The screw holes at the corners are for M3 screws. A standard adhesive rubber foot can also be used. There are no components on the underside of the test board, so not much clearance is required (only the length of the various headers soldered on the board).
Power
The board is powered by either (or both) D1 Mini USB connection. Given the cross connects between the two D1 Minis, I think that all the tests can be conducted from DUT0, but it is probably easier to connected both of the D1 Minis via USB to the test runner.
There is a small resistor between the two 5 volt rails to prevent large currents if the two USB feeds are at slughtly different voltages.
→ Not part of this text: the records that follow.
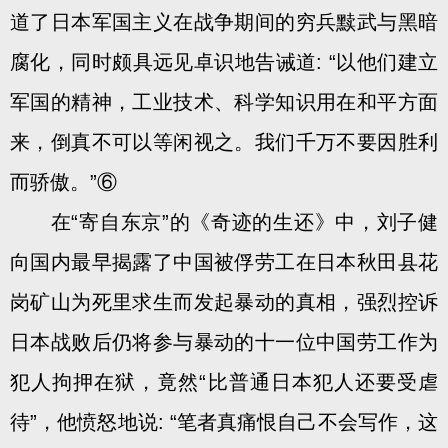
道了日本军国主义在战争期间的穷兵黩武与黑暗
腐化，同时颇具远见卓识地告诫道: “以他们建立
军国的精神，工业技术、科学知识用在和平方面
来，倒真不可以等闲视之。我们千万不要因胜利
而骄傲。”⑥
在“寄自东京”的《奇迹的生还》中，刘子健
向国内最早揭露了中国被俘劳工在日本秋田县花
岗矿山为死里求生而发起暴动的真相，强烈控诉
日本战败后仍将参与暴动的十一位中国劳工作为
犯人拘押在狱，竟然“比普通日本犯人还要受虐
待”，他愤怒地说: “笔者真痛恨自己不会写作，这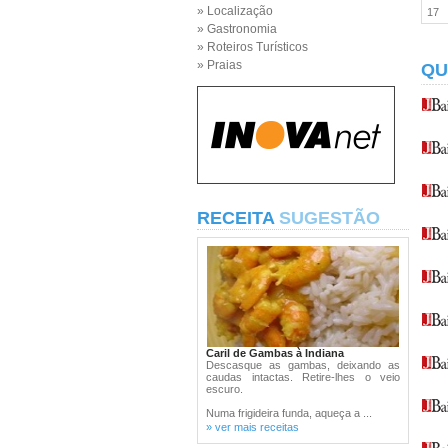
» Localização
17
» Gastronomia
» Roteiros Turísticos
» Praias
QU
RECEITA
SUGESTÃO
Caril de Gambas à Indiana
Descasque as gambas, deixando as
caudas intactas. Retire-lhes o veio
escuro.
Numa frigideira funda, aqueça a ...
» ver mais receitas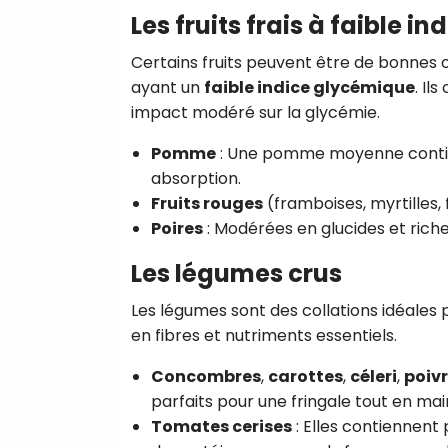
Les fruits frais à faible 
Certains fruits peuvent être de bonnes o
ayant un
faible indice glycémique
. Il
impact modéré sur la glycémie.
Pomme
: Une pomme moyenne contient
absorption.
Fruits rouges
(framboises, myrtilles, f
Poires
: Modérées en glucides et riche
Les légumes crus
Les légumes sont des collations idéales p
en fibres et nutriments essentiels.
Concombres
,
carottes
,
céleri
,
poiv
parfaits pour une fringale tout en mai
Tomates cerises
: Elles contiennent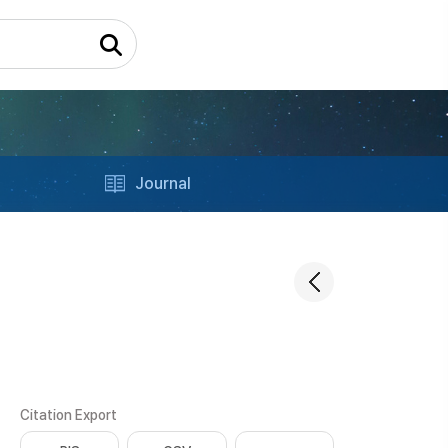
Journal
Citation Export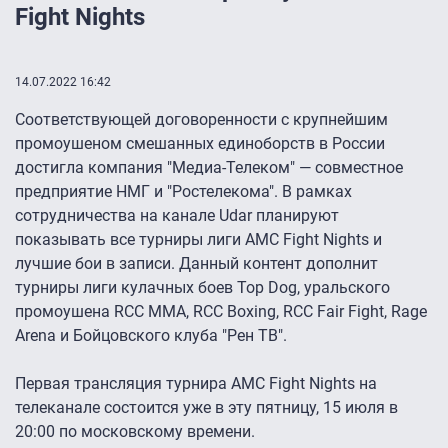
Fight Nights
14.07.2022 16:42
Соответствующей договоренности с крупнейшим
промоушеном смешанных единоборств в России
достигла компания "Медиа-Телеком" — совместное
предприятие НМГ и "Ростелекома". В рамках
сотрудничества на канале Udar планируют
показывать все турниры лиги AMC Fight Nights и
лучшие бои в записи. Данный контент дополнит
турниры лиги кулачных боев Top Dog, уральского
промоушена RCC MMA, RCC Boxing, RCC Fair Fight, Rage
Arena и Бойцовского клуба "Рен ТВ".
Первая трансляция турнира AMC Fight Nights на
телеканале состоится уже в эту пятницу, 15 июля в
20:00 по московскому времени.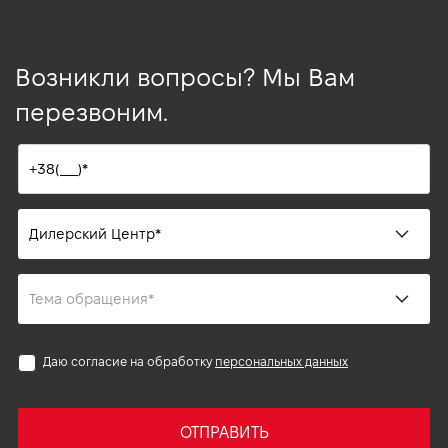
Возникли вопросы? Мы Вам
перезвоним.
Даю согласие на обработку
персональных данных
ОТПРАВИТЬ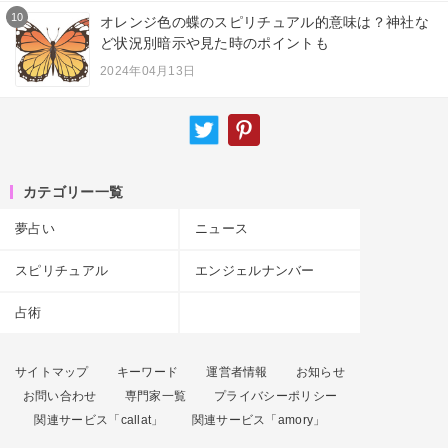
10
オレンジ色の蝶のスピリチュアル的意味は？神社な
ど状況別暗示や見た時のポイントも
2024年04月13日
カテゴリー一覧
夢占い
ニュース
スピリチュアル
エンジェルナンバー
占術
サイトマップ
キーワード
運営者情報
お知らせ
お問い合わせ
専門家一覧
プライバシーポリシー
関連サービス「callat」
関連サービス「amory」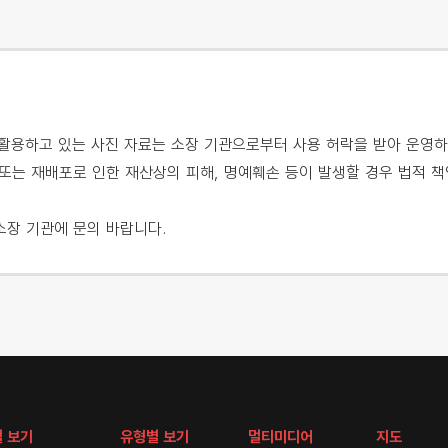
용하고 있는 사진 자료는 소장 기관으로부터 사용 허락을 받아 운영하
또는 재배포로 인한 재산상의 피해, 명예훼손 등이 발생할 경우 법적 책
소장 기관에 문의 바랍니다.
 보기
유형별 보기
멀티미디어
지도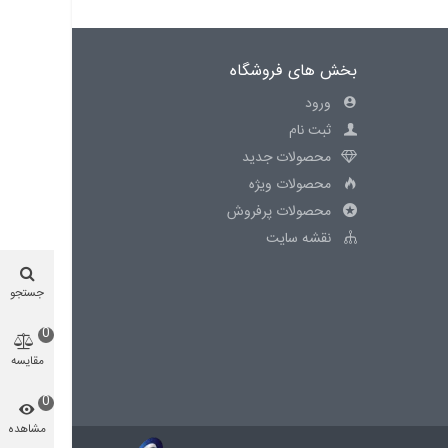
بخش های فروشگاه
ورود
ثبت نام
محصولات جدید
محصولات ویژه
محصولات پرفروش
نقشه سایت
جستجو
0
مقایسه
محصول
0
مشاهده
شده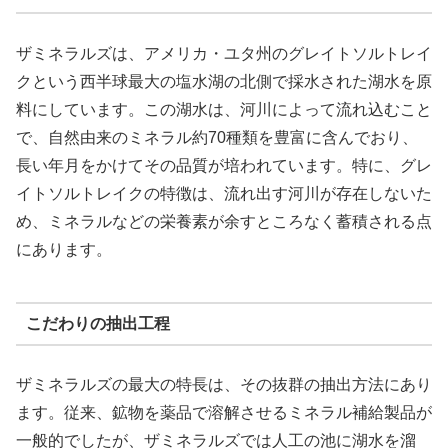
ザミネラルズは、アメリカ・ユタ州のグレイトソルトレイ
クという西半球最大の塩水湖の北側で採水された湖水を原
料にしています。この湖水は、河川によって流れ込むこと
で、自然由来のミネラル約70種類を豊富に含んでおり、
長い年月をかけてその品質が培われています。特に、グレ
イトソルトレイクの特徴は、流れ出す河川が存在しないた
め、ミネラルなどの栄養素が余すところなく蓄積される点
にあります。
こだわりの抽出工程
ザミネラルズの最大の特長は、その抜群の抽出方法にあり
ます。従来、鉱物を薬品で溶解させるミネラル補給製品が
一般的でしたが、ザミネラルズでは人工の池に湖水を溜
The 3.3 volt rails are directly connected together. If the regulators produce slightly different voltages, then the one producing the higher voltage will end up providing all the power for the 3.3 volt devices.
Peripherals
I2C Bus
There is an I2C bus hanging off DUT 0. Attached hardware is used both as tests of modules directly and also to facilitate testing other modules (e.g., gpio).
Most of the positions on the board are connected to the DUT1 I2C bus.
MCP23017: I/O Expander
At address 0x20. An 16-bit tristate GPIO expander, this chip is used to test I2C, GPIO, and ADC functionality. This chip's interconnections are as follows:
MPC23017 | Purpose |
---|---|
/RESET | DUT0 reset. This resets the chip whenever the host computer resets DUT 0 over its serial link (using DTR/RTS). |
B 0 | 4K7 resistor to DUT 0 ADC. |
B 1 | 2K2 resistor to DUT 0 ADC. |
B 2 | Direct to DUT1 RST |
B 3 | Direct to DUT1 D3 |
B 4 | When low, connects the alternate UART pins on DUT0 to RX,TX on DUT1 |
B 5 | DUT1 GPIO16/WAKE via 4K7 resitor |
B 6 | DUT0 GPIO13 via 4K4 resistor and DUT1 GPIO15 via 4K7 resistor (also feeds in the primary TX from DUT1 when enabled by B4) |
B 7 | DUT0 GPIO15 via 4K7 resistor and DUT1 GPIO13 via 4K7 resistor (also feeds the primary RX on DUT1 when enabled by B4) |
Notes:
- DUT 0's ADC pin is connected via a 2K2 reistor to this chip's port B, pin 1 and via a 4K7 resistor to port B, pin 0. This gives us the ability to produce approximately 0 (both pins low), 1.1 (pin 0 high, pin 1 low), 2.2 (pin 1 high, pin 0 low), and 3.3V (both pins high) on the ADC pin.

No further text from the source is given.